TVD Premiere: Norman,
“By My Side”

“For me, the art of creating “an album” is more than just recording songs and putting them in an order that makes sense to the listener. An album is a story or a path from which the listener is guided on. There’s quite a bit about vinyl that moves me. Vinyl isn’t a collecting piece for me. For me, vinyl is the pinnacle of recorded and released music in a physical medium that is available to the public.”

“As a musician and one who enjoys listening to my favorite albums on vinyl I’m not alone in the feeling that vinyl is beautiful. There’s something about holding a piece of music that is such a large piece of art. It isn’t a dinky CD or digital file, there’s something more to it. You can do a lot with vinyl, with posters, inserts, and the 12×12 cover alone is just amazing sometimes.

Growing up I spent a lot of time with my mother. She had a little pink cardboard case of 45s of The Carpenters, Elton John, and a ton of music from the soft ’70s. We went out and bought 45s at the record store. There were some very influential records for me when I was young, including that paper-thin square Ghostbusters theme 45.

Being an ’80s kid, I was in the cassette tape age. Car rides were home to Beatles Pastmasters and Simon & Garfunkel. I didn’t really latch onto vinyl until after the wake of CDs in the ’90s. In the early 2000s my father gave me a Crosley record player for my birthday. I started my vinyl collection and would pick up records at shows whenever they were available. Over the last ten years vinyl appeared at concerts more and more. What was a niche became an art form once again, and I was buying as I know a lot of other kids were.

Now with a record collection 800 strong I’ve been on the hunt for the records I love the most. Tracking mid era Kinks albums, Neu, Stereolab (I got a couple killer Stereolab test pressing in the UK that are amazing), and more. I always have prolific vinyl encounters overseas, where I seem to find the records I’m never expecting in London or Netherlands. The amount of Psych re-releases I found in 2012 in Groningen, Netherlands was unbelievable beyond measure. I was so torn by the amount of selection at this place called “The Magic Buzz” that I nearly walked out of the most phenomenal fuzzy psych record store without buying a thing. I was jotting down notes and nuggets of musical knowledge the whole time I was there, picking the brain of the owner for ’60s garage rock gems.

In short, I love the way a hi-hat cymbal sounds when turned down so low that you can hear it hiss from the needle. I love that the listener is guided to listening to the entire side of a record. Vinyl requires effort and isn’t something that’s convenient. I find that it requires sitting down and really listening. That’s one of my favorite things about vinyl, I think.

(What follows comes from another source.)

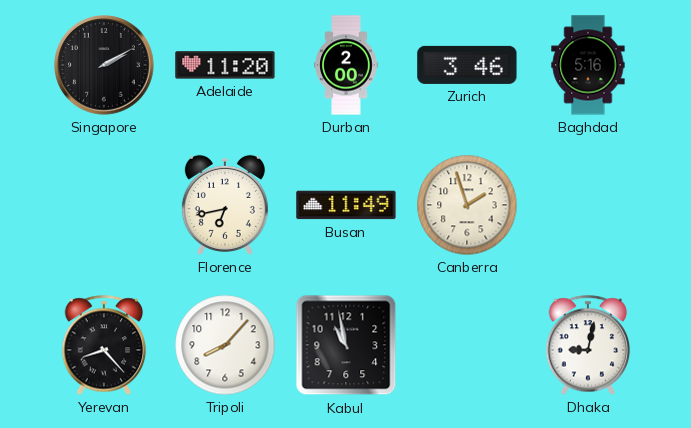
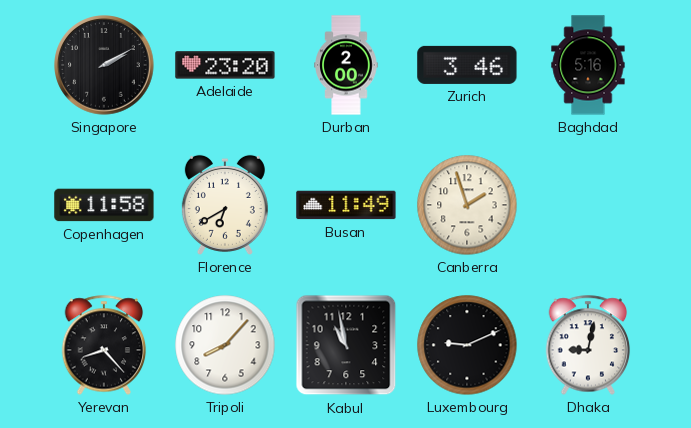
Adelaide: 11:20 -> 23:20
Copenhagen: none -> 11:58
Florence: 6:43 -> 6:40
Luxembourg: none -> 9:11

One monumental occasion was when my friend Tim met me at a bar in Portland and out of the blue brought me a sealed copy of the 2011 release of The Beach Boys’ Smile. It said “The Most Anticipated Album in Rock and Roll History.” He pointed it out and it was like “shit, man, this record is important, monumental, and ground breaking, and I haven’t listened to it and it’s almost 50 years old. It’s something to be regarded and listened to as if it were a whisper.” I waited to listen to that album until I had the peace of an entire evening to listen to both sides A and B without any distraction. I went to my parent’s place to listen to the album and shared it with my dad. The way that you couldn’t tell when a song ended or began was incredible to say the least. The flow of the album would have been missed for me if I could have skipped through tracks.

Sometimes I feel like vinyl is the musical equivalent of a fine wine or bourbon. It’s something you sip on and let it flow through you. You take a taste and see how it finishes. Maybe that’s a little bit too much, but it’s definitely an experience. Records are important. I’m glad to see that vinyl has had the resurgence it’s gotten. It’s great to collect, but I don’t really collect to “collect.” I pick up records to listen.

As an artist releasing my first album on 12″ vinyl, I can’t say I’m more proud. There’s nothing more exciting than to hear your songs on vinyl. It was a milestone to say the least. Vinyl is important and it’s a great way to release your music in a physical medium that matters to your fans. I’m looking forward to getting feedback on what they hear…or just hope that someone enjoys that same hiss and crackle that gets me every time.”
Eric Nordby

Norman’s third album, Into the Eventyr hits store shelves on November 12, 2013 via Hey Amigo Records.